New Ways Ministry et sœur Gramick
La présence de sœur Jeannine Gramick n’est pas un détail anodin. Cofondatrice de New Ways Ministry, elle a fait l’objet en 1999 d’une Notification de la Congrégation pour la Doctrine de la Foi, signée par le cardinal Ratzinger et approuvée par Jean-Paul II, qui lui interdisait de manière permanente tout travail pastoral auprès des personnes homosexuelles en raison des « erreurs et ambiguïtés » de son approche, contraire à l’enseignement de l’Église. L’organisation avait également été désavouée à l’époque par l’épiscopat américain. Ces dernières années, cependant, Gramick a été reçue et publiquement louée à Rome.

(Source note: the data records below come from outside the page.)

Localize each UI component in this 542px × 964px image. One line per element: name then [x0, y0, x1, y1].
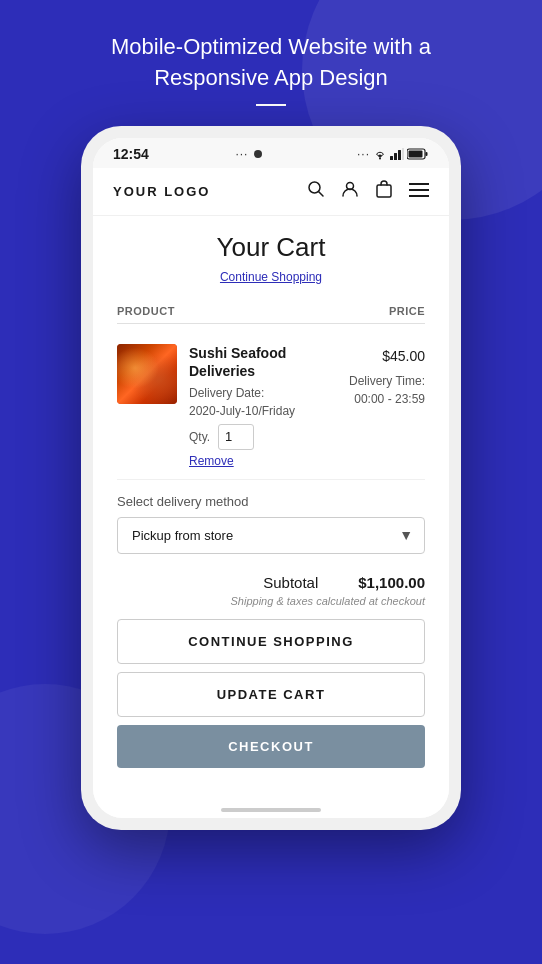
home-bar: [221, 808, 321, 812]
shipping-note: Shipping & taxes calculated at checkout: [117, 595, 425, 607]
svg-rect-11: [377, 185, 391, 197]
sushi-thumbnail: [117, 344, 177, 404]
col-product: PRODUCT: [117, 305, 175, 317]
table-header: PRODUCT PRICE: [117, 299, 425, 324]
subtotal-amount: $1,100.00: [358, 574, 425, 591]
dots-icon: ···: [235, 147, 248, 161]
status-icons-left: ···: [235, 147, 270, 161]
checkout-button[interactable]: CHECKOUT: [117, 725, 425, 768]
qty-row: Qty.: [189, 424, 337, 450]
col-price: PRICE: [389, 305, 425, 317]
svg-rect-6: [409, 150, 423, 157]
subtotal-row: Subtotal $1,100.00: [117, 560, 425, 595]
update-cart-button[interactable]: UPDATE CART: [117, 672, 425, 717]
delivery-section: Select delivery method Pickup from store…: [117, 480, 425, 560]
cart-title: Your Cart: [117, 232, 425, 263]
search-icon[interactable]: [307, 180, 325, 203]
status-bar: 12:54 ··· ···: [93, 138, 449, 168]
svg-point-0: [379, 157, 381, 159]
wifi-icon: [373, 148, 387, 160]
camera-icon: [254, 150, 262, 158]
cart-content: Your Cart Continue Shopping PRODUCT PRIC…: [93, 216, 449, 800]
phone-screen: 12:54 ··· ···: [93, 138, 449, 818]
header-divider: [256, 104, 286, 106]
user-icon[interactable]: [341, 180, 359, 203]
more-dots-icon: ···: [357, 147, 370, 161]
qty-label: Qty.: [189, 430, 210, 444]
continue-shopping-button[interactable]: CONTINUE SHOPPING: [117, 619, 425, 664]
svg-line-9: [319, 191, 324, 196]
delivery-select[interactable]: Pickup from store Home delivery Express …: [117, 517, 425, 554]
remove-link[interactable]: Remove: [189, 454, 234, 468]
battery-icon: [407, 148, 429, 160]
nav-bar: YOUR LOGO: [93, 168, 449, 216]
bag-icon[interactable]: [375, 180, 393, 203]
product-image: [117, 344, 177, 404]
product-delivery-time-price: $45.00 Delivery Time: 00:00 - 23:59: [349, 344, 425, 469]
continue-shopping-link-top[interactable]: Continue Shopping: [117, 267, 425, 285]
product-price: $45.00: [382, 346, 425, 364]
signal-icon: [390, 148, 404, 160]
status-time: 12:54: [113, 146, 149, 162]
qty-input[interactable]: [218, 424, 254, 450]
product-details: Sushi Seafood Deliveries Delivery Date: …: [189, 344, 337, 469]
product-name: Sushi Seafood Deliveries: [189, 344, 337, 380]
home-indicator: [93, 800, 449, 818]
subtotal-label: Subtotal: [263, 574, 318, 591]
svg-rect-2: [394, 153, 397, 160]
svg-rect-1: [390, 156, 393, 160]
nav-icons: [307, 180, 429, 203]
svg-rect-7: [426, 152, 428, 156]
menu-icon[interactable]: [409, 181, 429, 202]
logo: YOUR LOGO: [113, 184, 210, 199]
product-row: Sushi Seafood Deliveries Delivery Date: …: [117, 334, 425, 480]
delivery-time: Delivery Time: 00:00 - 23:59: [349, 372, 425, 408]
svg-rect-4: [402, 148, 404, 160]
phone-frame: 12:54 ··· ···: [81, 126, 461, 830]
delivery-date: Delivery Date: 2020-July-10/Friday: [189, 384, 337, 420]
delivery-select-wrap: Pickup from store Home delivery Express …: [117, 517, 425, 554]
status-icons-right: ···: [357, 147, 429, 161]
delivery-method-label: Select delivery method: [117, 494, 425, 509]
svg-rect-3: [398, 150, 401, 160]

De l’intervention de Ratzinger à la normalisation
Le propre récit des organisateurs illustre le changement de climat dans l’Église d’Angleterre. Lorsque le couple a célébré une Messe similaire pour son 25e anniversaire, en 2001, le cardinal Cormac Murphy-O’Connor avait ordonné à l’évêque qui devait la présider de se retirer. Selon le hebdomadaire The Tablet, quelques mois plus tard, le cardinal Joseph Ratzinger a transmis à Murphy-O’Connor la déception du Saint-Siège face à la réponse « timide » de l’épiscopat anglais et lui a demandé la révocation de Filochowski de son poste de directeur de CAFOD, l’agence officielle de coopération des évêques d’Angleterre et du Pays de Galles. Murphy-O’Connor a refusé : « Non posso e non lo farò » (« Je ne peux pas et je ne le ferai pas »).

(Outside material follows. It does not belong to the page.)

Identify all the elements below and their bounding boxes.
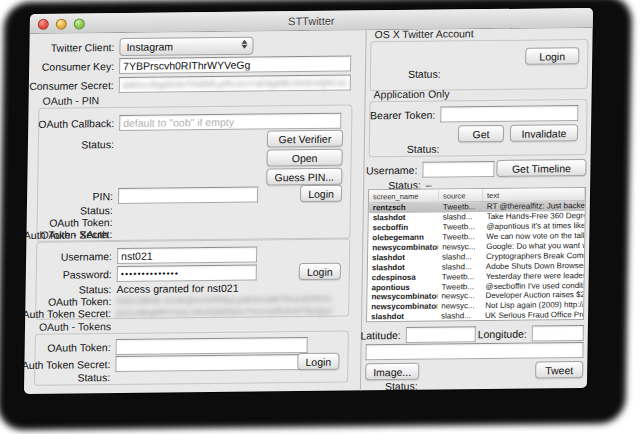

Vingt-cinq ans plus tard, la même célébration qui avait alors provoqué l’intervention directe du futur Benoît XVI se déroule avec deux évêques concélébrant, un cardinal prêchant et sans qu’aucune réaction de la part du diocèse de Westminster ni du Saint-Siège ne soit, pour l’instant, constatée.
La doctrine de l’Église, consignée dans le Catéchisme (nn. 2357-2359), n’a pas changé : les actes homosexuels sont « intrinsèquement désordonnés » et « ne peuvent en aucun cas recevoir d’approbation », sans préjudice du respect et de l’accueil dus aux personnes, appelées comme tout fidèle à la chasteté. Ce qui s’est passé à Londres pose, une fois de plus, la question de savoir qui garde aujourd’hui cet enseignement lorsque des évêques et des cardinaux sont les acteurs de son démenti pratique.